▶ [Source material]:
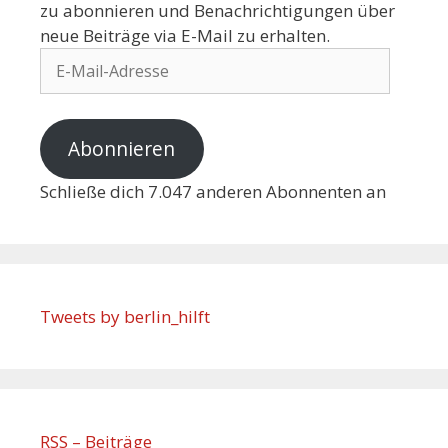
zu abonnieren und Benachrichtigungen über
neue Beiträge via E-Mail zu erhalten.
Abonnieren
Schließe dich 7.047 anderen Abonnenten an
Tweets by berlin_hilft
RSS – Beiträge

▶ [Description of the task]:
Exactly the lines from the one with "Schließe dich 7.047 anderen Abonnenten an" through the end of the entries, both included, should be written out, and no others.

▶ [Answer for the task]:
Schließe dich 7.047 anderen Abonnenten an
Tweets by berlin_hilft
RSS – Beiträge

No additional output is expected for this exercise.